OPINI, suluhdesa.com | Dilema estetika lingkungan dihadapkan paling tidak pada dua persoal utama yaitu, pertama, ketergantungan pada pembangunan yang bersumber dari industry penyumbang sampah. Kedua, kesehatan lingkungan akibat penataan ruang yang tidak estetik.
Oleh: Charles Jama
(Dosen Seni dan Koprodi S-2 Ilmu Linguistik Universitas Nusa Cendana)
Belum terlalu lama kita memperingati hari sampah sedunia. Dalam rangka memperingati hari sampah ini, baik pemerintah Provinsi maupun Kota dan Kabupaten di Nusa Tenggara Timur (NTT) menginstruksikan warganya untuk membersihkan lingkungan. Di rumah ibadah maupun lembaga pemerintahan di bawahnya seperti RT/RW instusksi ini disampaikan baik lisan maupun surat yang diedar melalui grup whatsaap.
Anak-anak sekolah, mahasiswa, guru dan dosen dalam memperingati hari sampah sedunia ini, melakukan aksi pembersihan sampah disekitar lingkungan belajar mereka. Para aparatur sipil negara (ASN) dan tenaga honorer turun ke jalan untuk memberishkan sampah-sampah yang berserakan. Aksi pembersihan yang dilakukan ini adalah bentuk kesadaran dan kecintaan terhadap lingkungan. Aksi baik ini diharapkan akan terus berlanjut dalam kehidupan keseharian masyarakat kita. Gerakan membersihkan sampah ini muda-mudahan bukan hanya untuk popularitas. Dalam estetika disebut seni popular atau temporer. Meledak pada masanya kemudian akan hilang.
Estetika Lingkungan: Mendorong Kesadaran Aksi
Penciptaan sebuah karya seni tidak terlepas dari inspirasi yang bersumber dari lingkungan. Banyak seniman berkarya dengan focus pada tema-tema lingkungan. Sigit Purnomo Adi misalnya memanfaatkan sampah sebagai bahan dasar karya seninya. Aim Pranamantara seorang seniman lukis NTT, karya-karyanya sealu terispirasi dari lingkungan budaya NTT. Felix Edon seorang musisi asal Manggarai banyak mengangakat tema lingkungan dalam lagu-lagu daerahnya. Demikian pun Daniel Watu seorang maestro foi doa asal Ngada banyak menciptakan alat musik dari bambu.
Masih banyak lagi seniman lain di daerah ini memiliki karya berbasis lingkungan. Karya-karya mereka ini merupakan bentuk kesadaran dan respons rasa estetika terhadap lingkungan. Melalui karya-karya seni, mereka beraksi nyata dalam merawat lingkungan.
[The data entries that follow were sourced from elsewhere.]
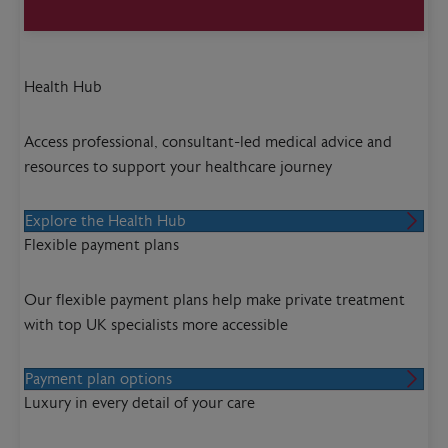
Health Hub
Access professional, consultant-led medical advice and
resources to support your healthcare journey
Explore the Health Hub
Flexible payment plans
Our flexible payment plans help make private treatment
with top UK specialists more accessible
Payment plan options
Luxury in every detail of your care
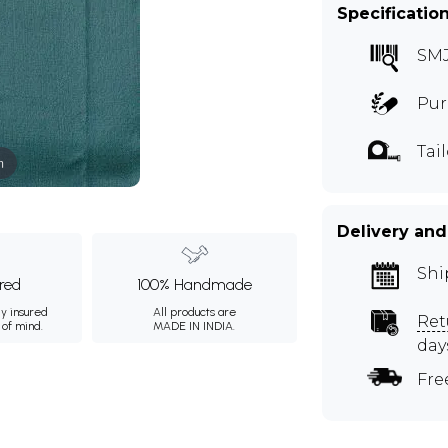
Specificatio
SM
Pur
Tai
m
Delivery and
Shi
ured
100% Handmade
ly insured
All products are
Ret
 of mind.
MADE IN INDIA.
day
Fre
Karya seni dan lingkungan saling mengandai. Lingkungan membentuk konsep berkarya seniman, sebaliknya karya seniman mengonstruksi lingkungan. Resepsi yang diterima seniman dari lingkungan menjadi inspirasi dalam berkarya. Hasil kreativitas dan imajinasi yang mereka miliki, dalam bentuk karya itu dapat dibaca sebagai kritikan atau sebuah apresiasi.
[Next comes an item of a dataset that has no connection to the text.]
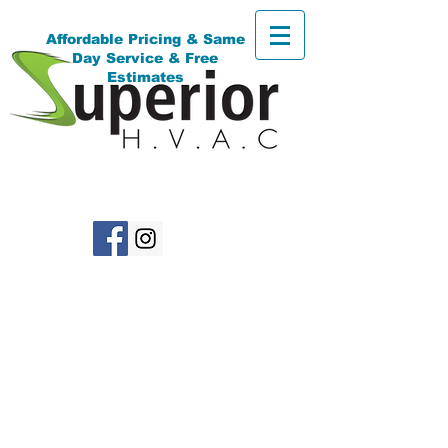
Affordable Pricing & Same
Day Service & Free
Estimates
(718)616-8611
Karya seni berbentuk kritik disebabkan oleh ada kesenjangan dalam imajinasi dan idealisme seniman dengan realitas yang terjadi dalam lingkungannya. Misalnya, sampah yang berserakan, lokasi sampah yang dekat dengan pemukiman warga, lokasi sampah yang dekat dengan lingkungan sekolah, atau ruang public lainnya. Kondisi lingkungan seperti inilah yang menjadi sorotan seniman dalam kritik melalui karya seni. Seniman memiliki kepekaan bawaan, keadaan seperti ini menggangu rasa estetik mereka.
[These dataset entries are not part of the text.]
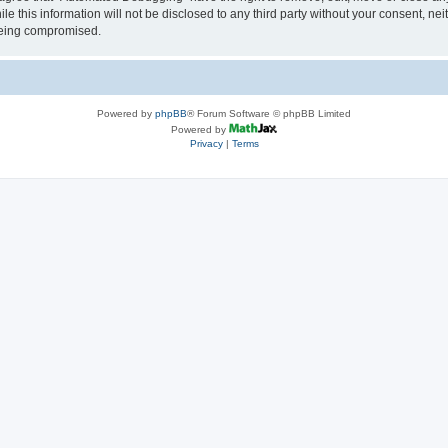
le this information will not be disclosed to any third party without your consent, 
 being compromised.
Powered by
phpBB
® Forum Software © phpBB Limited
Powered by
Privacy
|
Terms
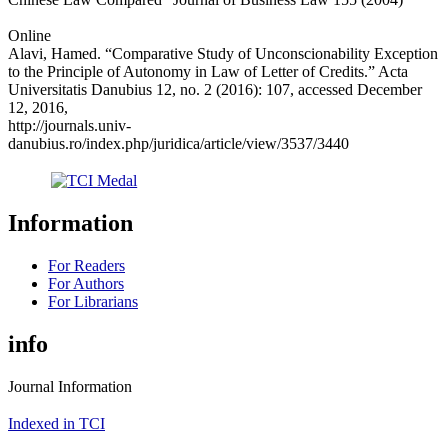
Online
Alavi, Hamed. “Comparative Study of Unconscionability Exception
to the Principle of Autonomy in Law of Letter of Credits.” Acta
Universitatis Danubius 12, no. 2 (2016): 107, accessed December
12, 2016,
http://journals.univ-
danubius.ro/index.php/juridica/article/view/3537/3440
Information
For Readers
For Authors
For Librarians
info
Journal Information
Indexed in TCI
Gejolak batin seniman yang bersifat kritikan, muncul bukan hanya karena setiap kita merasa terganggu. Akan tetapi, rasa estetik pada dirinya yang mendorong mereka untuk memperbaiki keadaan lingkungannya. Termasuk memberi apresiasi terhadap lingkungan yang asri.
Lingkungan yang asri kerap mendorong seniman untuk berkarya. Hasil karya seni yang demikian merupakan bentuk apresiasi seniman terhadap lingkungan dan masyarkatnya. Ketika seniman mencipta untuk apresiasi, rasa senang atau gembira terbaca dari visual dan audio yang dilihat maupun yang didengar. Dengan demikian ekspresi seniman juga akan memberi dampak bagi penikmatnya. Seperti terlibat dalam aksi-aksi yang riil untuk menjaga dan melestarikan lingkungannya.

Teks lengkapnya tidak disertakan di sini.